▶ **TASK REQUIREMENTS**
Reproduce, exactly and in full, only the lines below from the one containing "movimentação interna." through the one containing "в матчах второго тура DPC".

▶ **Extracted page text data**
************
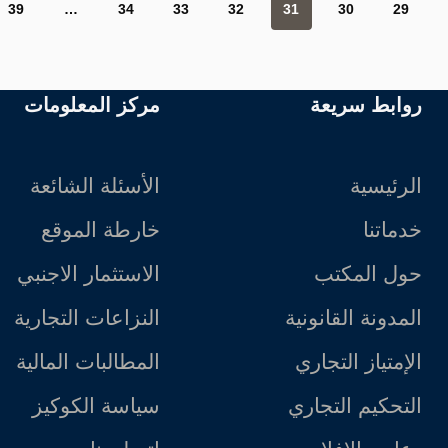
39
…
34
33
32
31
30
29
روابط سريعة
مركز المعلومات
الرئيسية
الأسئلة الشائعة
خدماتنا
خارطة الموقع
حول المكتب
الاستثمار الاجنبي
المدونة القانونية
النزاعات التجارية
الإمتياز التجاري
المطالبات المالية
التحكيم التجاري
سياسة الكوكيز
************
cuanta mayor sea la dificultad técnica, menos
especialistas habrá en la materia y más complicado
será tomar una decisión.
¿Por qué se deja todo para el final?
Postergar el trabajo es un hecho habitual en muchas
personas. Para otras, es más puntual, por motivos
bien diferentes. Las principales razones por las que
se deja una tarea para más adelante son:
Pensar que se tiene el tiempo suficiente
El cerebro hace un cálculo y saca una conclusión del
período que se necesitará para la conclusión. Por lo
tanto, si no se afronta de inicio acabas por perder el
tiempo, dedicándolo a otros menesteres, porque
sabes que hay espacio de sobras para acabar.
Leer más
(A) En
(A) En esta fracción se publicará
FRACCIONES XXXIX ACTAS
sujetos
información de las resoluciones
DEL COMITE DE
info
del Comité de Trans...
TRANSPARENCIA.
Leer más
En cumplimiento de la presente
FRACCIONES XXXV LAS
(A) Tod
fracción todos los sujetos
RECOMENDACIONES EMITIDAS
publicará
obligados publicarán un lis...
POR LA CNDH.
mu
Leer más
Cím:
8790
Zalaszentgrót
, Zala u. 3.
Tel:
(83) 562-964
************
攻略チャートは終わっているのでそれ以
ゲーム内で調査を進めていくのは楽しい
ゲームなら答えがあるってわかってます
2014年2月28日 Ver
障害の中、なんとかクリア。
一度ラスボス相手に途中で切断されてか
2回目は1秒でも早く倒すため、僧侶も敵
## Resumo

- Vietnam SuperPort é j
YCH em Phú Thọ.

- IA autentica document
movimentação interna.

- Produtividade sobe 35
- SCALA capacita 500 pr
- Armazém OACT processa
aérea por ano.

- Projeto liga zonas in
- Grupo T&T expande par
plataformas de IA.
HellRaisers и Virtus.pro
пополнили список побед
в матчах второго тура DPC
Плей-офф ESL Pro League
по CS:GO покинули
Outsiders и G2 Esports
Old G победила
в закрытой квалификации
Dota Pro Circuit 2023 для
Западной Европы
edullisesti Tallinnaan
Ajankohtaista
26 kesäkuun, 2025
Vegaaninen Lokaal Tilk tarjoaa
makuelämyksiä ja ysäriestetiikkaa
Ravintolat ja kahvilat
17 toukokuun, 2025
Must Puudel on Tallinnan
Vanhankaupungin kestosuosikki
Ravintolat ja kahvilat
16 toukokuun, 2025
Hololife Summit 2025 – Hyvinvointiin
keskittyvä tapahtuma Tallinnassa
************
▶ **RESULT OF THE TASK**
movimentação interna.

- Produtividade sobe 35
- SCALA capacita 500 pr
- Armazém OACT processa
aérea por ano.

- Projeto liga zonas in
- Grupo T&T expande par
plataformas de IA.
HellRaisers и Virtus.pro
пополнили список побед
в матчах второго тура DPC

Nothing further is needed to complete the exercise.